We have been able to go a little further in diagnosing the problem. It is occurring when a customer connects through a specific mobile data carrier (LTE). We have two traffic captures: one with the connection ok by the operator “x”, and another with error in the connection by the operator “y”. Looking at the captures, the only hypothesis that seems plausible is that one or some of the fragmented packets is being dropped somewhere along the route between the “Y” operator and the edge VyOS router.

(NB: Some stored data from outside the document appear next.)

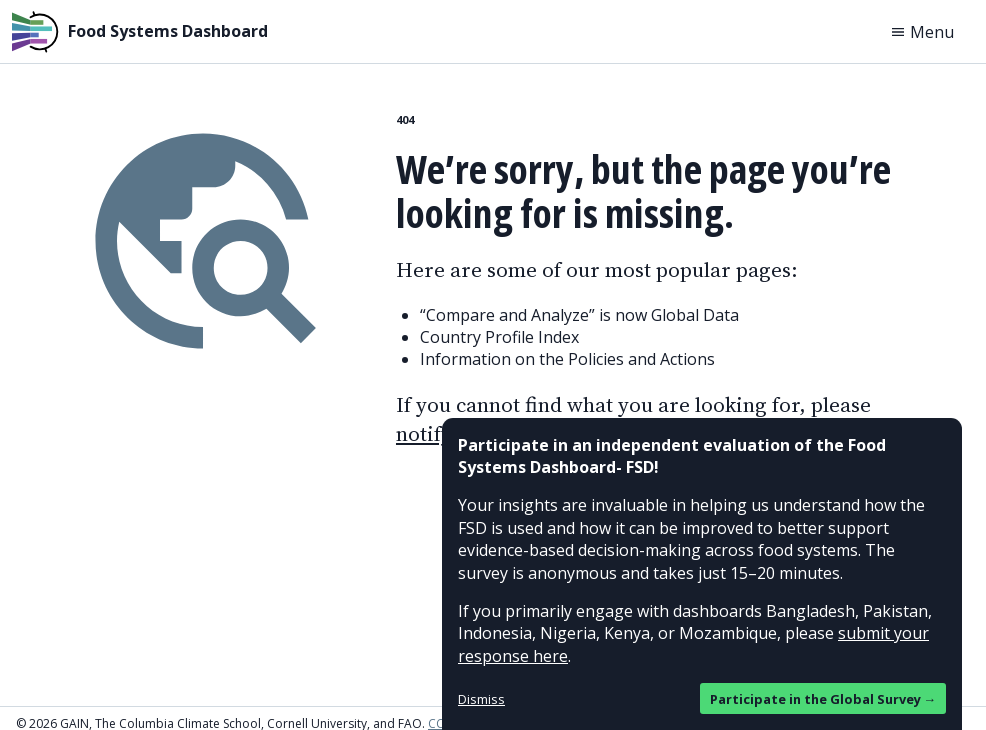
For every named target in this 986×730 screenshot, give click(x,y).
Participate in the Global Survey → (823, 699)
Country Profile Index (499, 337)
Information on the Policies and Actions (567, 359)
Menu (922, 32)
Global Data (695, 315)
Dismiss (481, 699)
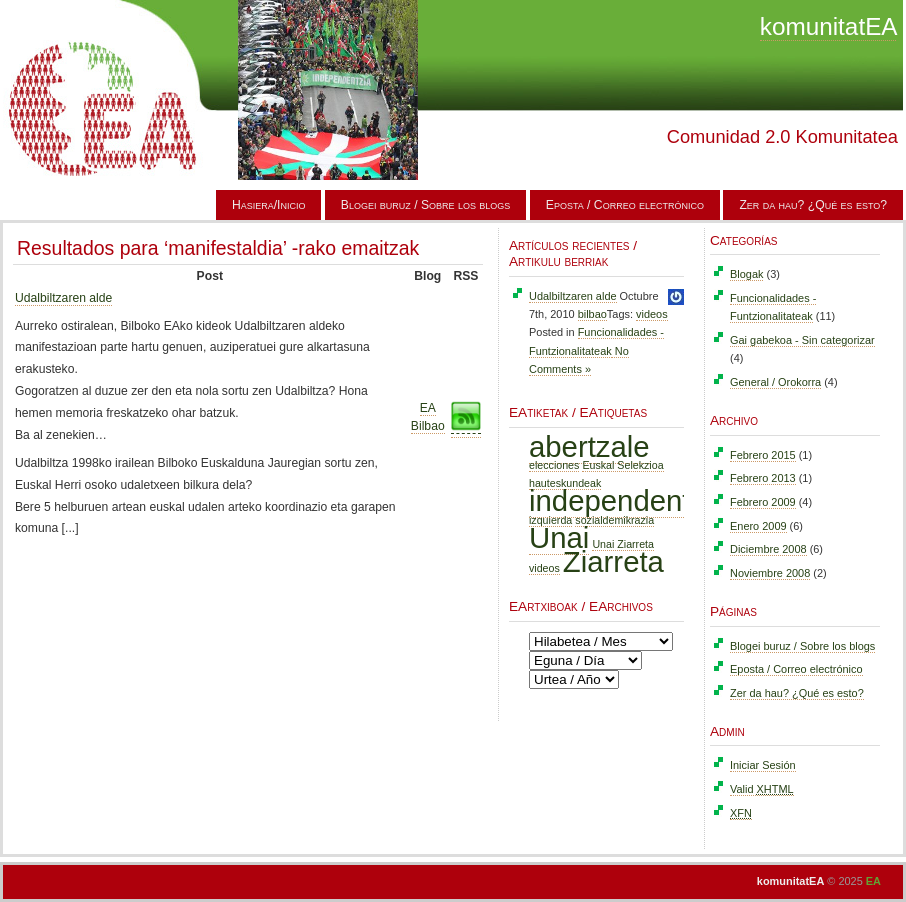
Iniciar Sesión (763, 765)
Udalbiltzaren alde (63, 298)
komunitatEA (828, 26)
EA (873, 881)
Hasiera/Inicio (269, 205)
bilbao (592, 314)
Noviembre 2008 (770, 573)
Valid (762, 789)
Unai (559, 537)
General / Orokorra (775, 382)
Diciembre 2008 (768, 549)
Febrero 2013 (763, 478)
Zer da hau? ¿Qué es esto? (813, 205)
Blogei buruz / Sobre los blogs (426, 205)
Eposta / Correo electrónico (625, 205)
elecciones (554, 465)
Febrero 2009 (763, 502)
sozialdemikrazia (614, 520)
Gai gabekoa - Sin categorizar (802, 340)
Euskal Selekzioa (622, 465)
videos (652, 314)
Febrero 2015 (763, 455)
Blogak (746, 274)
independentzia (628, 500)
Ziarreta (613, 561)
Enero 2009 (758, 526)
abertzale (589, 446)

In error capture, the three fragmented packages have the same content. This leads us to believe that these are three attempts of the application to transmit and that only the first packet of each attempt has passed.

As VyOS does not receive all the fragments necessary to reassemble the package, it discards the remaining fragments, since “packet reassembles failed” and “fragments dropped after timeout” counters were incremented.